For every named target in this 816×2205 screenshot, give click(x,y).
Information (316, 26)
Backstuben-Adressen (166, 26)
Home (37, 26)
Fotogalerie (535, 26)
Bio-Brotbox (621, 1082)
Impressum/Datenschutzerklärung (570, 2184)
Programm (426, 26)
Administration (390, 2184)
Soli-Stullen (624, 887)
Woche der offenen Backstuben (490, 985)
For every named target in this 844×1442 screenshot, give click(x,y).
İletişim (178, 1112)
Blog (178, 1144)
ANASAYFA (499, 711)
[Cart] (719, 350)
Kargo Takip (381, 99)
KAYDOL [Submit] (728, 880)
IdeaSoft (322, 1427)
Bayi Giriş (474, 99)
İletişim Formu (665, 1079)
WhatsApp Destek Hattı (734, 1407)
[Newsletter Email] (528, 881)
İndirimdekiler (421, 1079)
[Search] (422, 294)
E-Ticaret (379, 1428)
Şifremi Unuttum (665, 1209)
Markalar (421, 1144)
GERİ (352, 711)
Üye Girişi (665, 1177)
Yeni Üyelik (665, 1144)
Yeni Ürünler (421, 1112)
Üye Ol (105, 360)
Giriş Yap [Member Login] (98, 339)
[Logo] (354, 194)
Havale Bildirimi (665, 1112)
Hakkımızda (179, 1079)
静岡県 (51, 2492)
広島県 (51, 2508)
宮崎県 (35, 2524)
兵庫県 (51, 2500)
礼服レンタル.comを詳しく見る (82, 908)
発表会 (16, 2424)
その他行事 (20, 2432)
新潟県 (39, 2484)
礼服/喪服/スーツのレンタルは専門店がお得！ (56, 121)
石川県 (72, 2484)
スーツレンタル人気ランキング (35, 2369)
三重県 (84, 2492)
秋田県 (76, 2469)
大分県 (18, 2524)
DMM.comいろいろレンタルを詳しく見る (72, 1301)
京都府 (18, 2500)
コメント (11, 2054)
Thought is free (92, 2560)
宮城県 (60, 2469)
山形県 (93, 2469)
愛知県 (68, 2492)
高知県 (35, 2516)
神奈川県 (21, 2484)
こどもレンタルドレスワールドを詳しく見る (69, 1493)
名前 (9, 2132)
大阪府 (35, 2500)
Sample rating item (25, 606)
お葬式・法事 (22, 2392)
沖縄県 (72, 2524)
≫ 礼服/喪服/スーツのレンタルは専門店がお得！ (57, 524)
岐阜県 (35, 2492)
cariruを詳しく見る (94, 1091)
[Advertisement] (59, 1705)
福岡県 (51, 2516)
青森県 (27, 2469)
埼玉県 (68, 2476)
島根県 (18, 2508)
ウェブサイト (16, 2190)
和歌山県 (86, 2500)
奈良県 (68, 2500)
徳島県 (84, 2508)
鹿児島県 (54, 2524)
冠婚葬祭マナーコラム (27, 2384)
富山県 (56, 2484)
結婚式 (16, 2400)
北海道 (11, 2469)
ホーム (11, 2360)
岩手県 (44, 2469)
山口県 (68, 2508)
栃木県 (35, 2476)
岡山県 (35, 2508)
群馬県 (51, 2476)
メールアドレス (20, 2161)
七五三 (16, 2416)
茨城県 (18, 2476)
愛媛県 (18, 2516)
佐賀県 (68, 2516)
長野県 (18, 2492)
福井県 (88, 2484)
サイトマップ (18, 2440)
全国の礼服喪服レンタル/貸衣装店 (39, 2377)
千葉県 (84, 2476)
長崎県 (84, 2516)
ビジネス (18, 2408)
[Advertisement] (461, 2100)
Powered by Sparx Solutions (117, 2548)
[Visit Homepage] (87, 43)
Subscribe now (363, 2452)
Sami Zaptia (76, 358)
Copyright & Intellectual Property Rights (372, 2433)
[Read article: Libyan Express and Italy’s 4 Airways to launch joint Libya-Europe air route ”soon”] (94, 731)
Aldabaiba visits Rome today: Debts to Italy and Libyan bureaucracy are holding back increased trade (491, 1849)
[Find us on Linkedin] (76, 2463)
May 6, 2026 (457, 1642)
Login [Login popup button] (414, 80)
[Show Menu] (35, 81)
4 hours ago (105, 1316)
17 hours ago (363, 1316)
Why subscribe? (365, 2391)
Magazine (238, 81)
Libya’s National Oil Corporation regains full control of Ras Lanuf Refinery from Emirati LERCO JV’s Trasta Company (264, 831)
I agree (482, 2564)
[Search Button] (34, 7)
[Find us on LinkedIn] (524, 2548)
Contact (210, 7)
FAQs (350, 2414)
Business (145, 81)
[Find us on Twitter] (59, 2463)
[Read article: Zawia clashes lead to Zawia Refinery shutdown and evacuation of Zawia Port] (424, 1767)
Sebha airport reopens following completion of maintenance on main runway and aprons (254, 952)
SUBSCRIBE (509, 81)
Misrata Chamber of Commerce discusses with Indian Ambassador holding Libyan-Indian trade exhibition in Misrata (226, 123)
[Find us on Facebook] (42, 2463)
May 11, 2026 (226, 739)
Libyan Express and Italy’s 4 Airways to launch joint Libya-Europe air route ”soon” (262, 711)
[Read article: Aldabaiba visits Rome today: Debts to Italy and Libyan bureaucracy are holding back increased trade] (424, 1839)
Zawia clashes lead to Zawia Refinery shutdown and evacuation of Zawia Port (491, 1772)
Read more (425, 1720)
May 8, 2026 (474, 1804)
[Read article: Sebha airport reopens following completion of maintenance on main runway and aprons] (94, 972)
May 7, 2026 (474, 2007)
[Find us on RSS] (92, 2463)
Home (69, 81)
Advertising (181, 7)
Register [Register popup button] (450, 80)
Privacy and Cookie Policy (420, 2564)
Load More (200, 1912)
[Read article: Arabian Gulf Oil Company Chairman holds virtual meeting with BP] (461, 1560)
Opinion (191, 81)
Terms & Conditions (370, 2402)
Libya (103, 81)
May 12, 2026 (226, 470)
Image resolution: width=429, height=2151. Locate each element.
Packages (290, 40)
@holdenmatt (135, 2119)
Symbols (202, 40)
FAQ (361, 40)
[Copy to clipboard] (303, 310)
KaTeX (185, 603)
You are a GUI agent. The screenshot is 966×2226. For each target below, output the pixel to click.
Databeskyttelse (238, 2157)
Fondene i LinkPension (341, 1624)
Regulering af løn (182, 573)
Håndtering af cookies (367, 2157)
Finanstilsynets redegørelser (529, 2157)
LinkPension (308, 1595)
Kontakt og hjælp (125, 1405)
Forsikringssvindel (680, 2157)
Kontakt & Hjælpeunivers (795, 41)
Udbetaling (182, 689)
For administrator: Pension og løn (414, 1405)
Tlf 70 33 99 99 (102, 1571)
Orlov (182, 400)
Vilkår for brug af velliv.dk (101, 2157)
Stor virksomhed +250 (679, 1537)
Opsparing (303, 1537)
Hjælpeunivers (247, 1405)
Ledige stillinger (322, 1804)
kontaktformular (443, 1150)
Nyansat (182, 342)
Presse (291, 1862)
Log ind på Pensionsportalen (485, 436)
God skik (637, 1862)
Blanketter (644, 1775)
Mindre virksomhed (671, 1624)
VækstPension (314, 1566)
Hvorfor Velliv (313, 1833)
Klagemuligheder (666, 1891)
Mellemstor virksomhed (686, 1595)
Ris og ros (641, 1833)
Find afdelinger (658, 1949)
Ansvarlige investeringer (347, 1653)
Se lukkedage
##############################
Required work:
Precisely the lines between those holding "Nyansat (182, 342)" and "Ris og ros (641, 1833)", inclusive, are to be reproduced from the listing above, with nothing added.

Answer to the problem:
Nyansat (182, 342)
Presse (291, 1862)
Log ind på Pensionsportalen (485, 436)
God skik (637, 1862)
Blanketter (644, 1775)
Mindre virksomhed (671, 1624)
VækstPension (314, 1566)
Hvorfor Velliv (313, 1833)
Klagemuligheder (666, 1891)
Mellemstor virksomhed (686, 1595)
Ris og ros (641, 1833)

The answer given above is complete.